Natural microwave sources
Radio astronomers conduct observations in the microwave region, but due to attenuation by the atmosphere, most of these studies are done using high-altitude balloons or satellites. However, perhaps the most famous observation of extraterrestrial microwaves was conducted by two Bell Labs scientists working on a telecommunications system using a large ground-based horn antenna.
According to NASA's Mission: Science website, "In 1965, using long, L-band microwaves, Arno Penzias and Robert Wilson, scientists at Bell Labs, made an incredible discovery quite by accident: They detected background noise using a special low-noise antenna. The strange thing about the noise was that it was coming from every direction and did not seem to vary in intensity much at all.

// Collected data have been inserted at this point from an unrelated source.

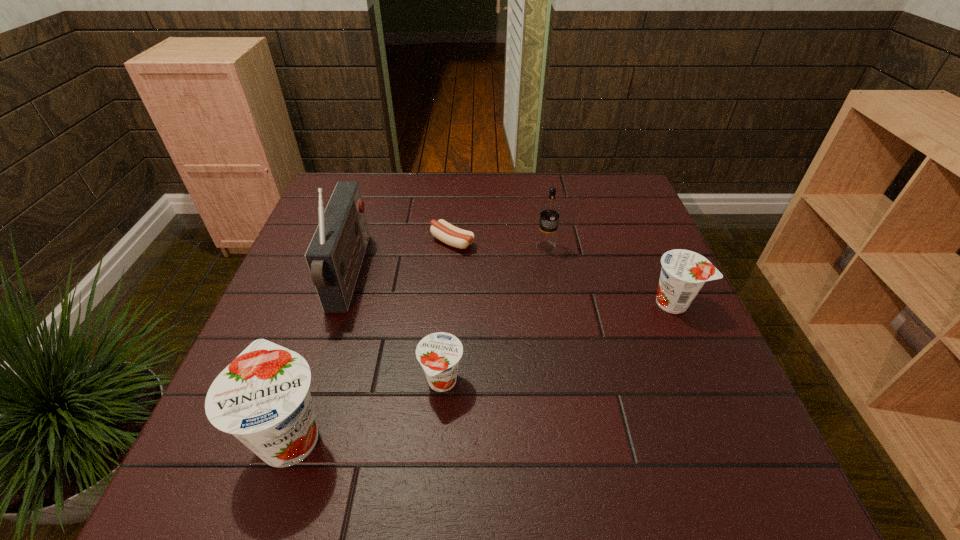 This screenshot has width=960, height=540. In the image, there is a desktop. What are the coordinates of `free space at the left edge` in the screenshot? It's located at (288, 267).

The width and height of the screenshot is (960, 540). In order to click on vacant space at the right edge of the desktop in this screenshot , I will do `click(691, 343)`.

The image size is (960, 540). Identify the location of vacant space at the far left corner. (342, 176).

Locate an element on the screen. Image resolution: width=960 pixels, height=540 pixels. free space at the far right corner of the desktop is located at coordinates (605, 201).

This screenshot has height=540, width=960. I want to click on free space between the shortest yogurt and the second shortest yogurt, so click(558, 342).

What are the coordinates of `empty space between the tallest object and the rightmost yogurt` in the screenshot? It's located at (512, 289).

Locate an element on the screen. The image size is (960, 540). unoccupied position between the shortest yogurt and the radio receiver is located at coordinates (396, 329).

Find the location of a particular element. This screenshot has height=540, width=960. free spot between the shortest object and the vodka is located at coordinates (499, 245).

Identify the location of empty space that is in between the tallest yogurt and the tallest object. Image resolution: width=960 pixels, height=540 pixels. (321, 355).

Identify the location of vacant space that's between the fifth object from left to right and the second yogurt from right to left. This screenshot has height=540, width=960. (493, 315). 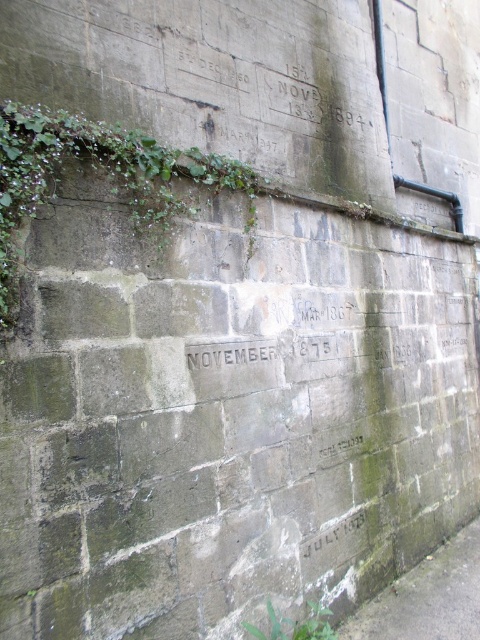 Between point (288, 627) and point (348, 516), which one is positioned in front?

Point (288, 627)

Does green leafy weed at lower center appear on the left side of dark gray stone text at center?

Correct, you'll find green leafy weed at lower center to the left of dark gray stone text at center.

I want to click on green leafy weed at lower center, so click(x=295, y=625).

Does green mossy ivy at upper left appear over dark gray stone text at center?

Indeed, green mossy ivy at upper left is positioned over dark gray stone text at center.

Is green mossy ivy at upper left further to camera compared to dark gray stone text at center?

No, green mossy ivy at upper left is closer to the viewer.

What do you see at coordinates (97, 173) in the screenshot? This screenshot has height=640, width=480. I see `green mossy ivy at upper left` at bounding box center [97, 173].

The image size is (480, 640). Identify the location of green mossy ivy at upper left. (97, 173).

Does green mossy ivy at upper left appear on the left side of green leafy weed at lower center?

Indeed, green mossy ivy at upper left is positioned on the left side of green leafy weed at lower center.

Between point (115, 141) and point (295, 632), which one is positioned in front?

Point (115, 141) is more forward.

At what (x,y) coordinates should I click in order to perform the action: click on green mossy ivy at upper left. Please return your answer as a coordinate pair (x, y). Looking at the image, I should click on (97, 173). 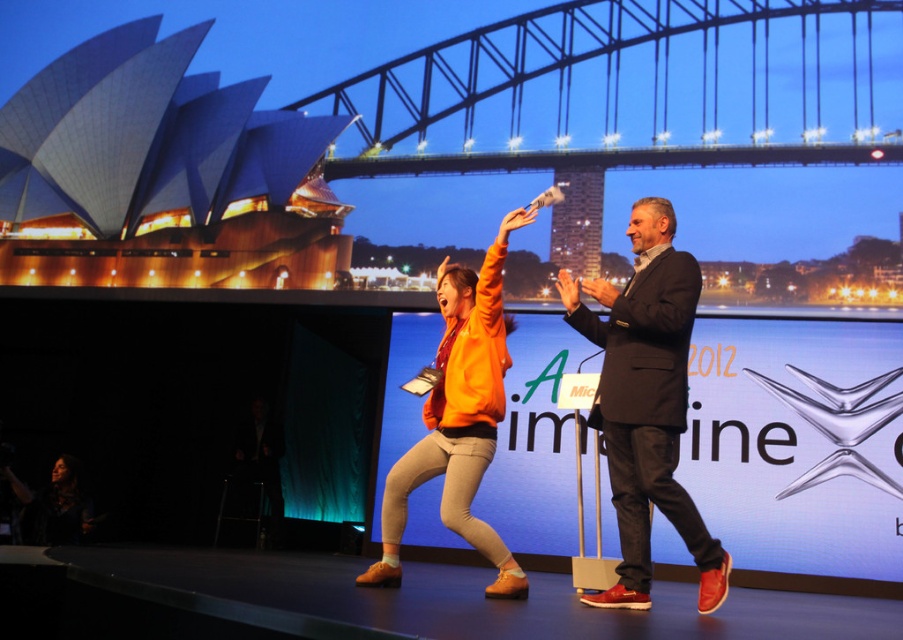 Does dark gray suit at center appear over orange suede shoes at center?

Yes.

Is dark gray suit at center further to camera compared to orange suede shoes at center?

No, it is in front of orange suede shoes at center.

Between point (624, 467) and point (473, 493), which one is positioned in front?

Point (624, 467) is in front.

What are the coordinates of `dark gray suit at center` in the screenshot? It's located at (647, 403).

Which is more to the left, rubber-soled shoes at center or orange suede shoes at center?

rubber-soled shoes at center is more to the left.

Looking at this image, can you confirm if rubber-soled shoes at center is positioned to the left of orange suede shoes at center?

Yes, rubber-soled shoes at center is to the left of orange suede shoes at center.

Find the location of a particular element. Image resolution: width=903 pixels, height=640 pixels. rubber-soled shoes at center is located at coordinates (366, 602).

Locate an element on the screen. rubber-soled shoes at center is located at coordinates (366, 602).

Is orange matte jacket at center positioned in front of dark gray suit at center?

No.

Can you confirm if orange matte jacket at center is positioned below dark gray suit at center?

No, orange matte jacket at center is not below dark gray suit at center.

In order to click on orange matte jacket at center in this screenshot , I will do `click(647, 403)`.

The width and height of the screenshot is (903, 640). What are the coordinates of `orange matte jacket at center` in the screenshot? It's located at (647, 403). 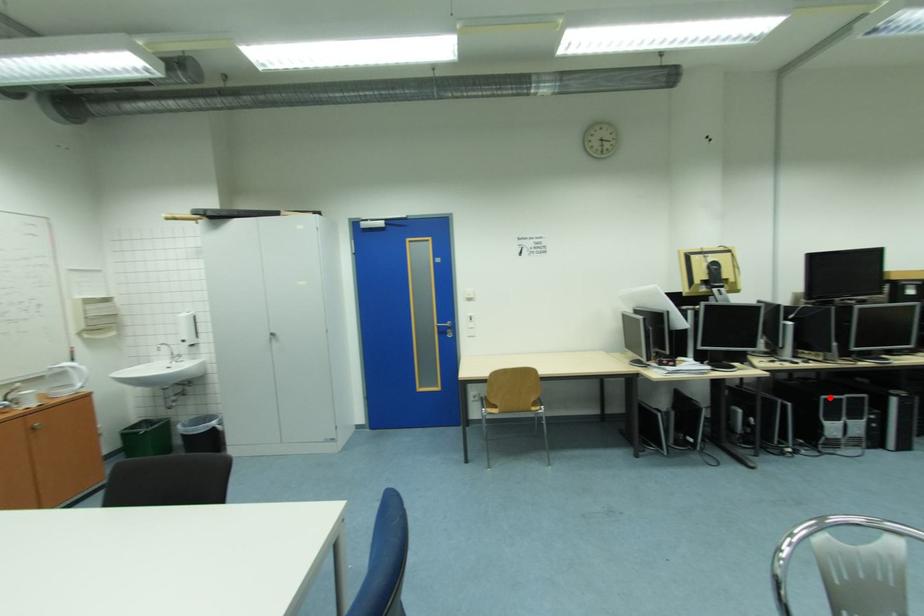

If this static were from something on our planet, such as radio transmissions from a nearby airport control tower, it would come only from one direction, not everywhere. The Bell Lab scientists soon realized that they had serendipitously discovered the cosmic microwave background radiation. This radiation, which fills the entire universe, is a clue to its beginning, known as the Big Bang."
Penzias and Wilson were awarded the 1978 Nobel Prize in physics for their discovery. The background radiation has since been mapped with great accuracy by satellites. These observations have revealed the minute temperature variations that eventually evolved into the galactic clusters we see today.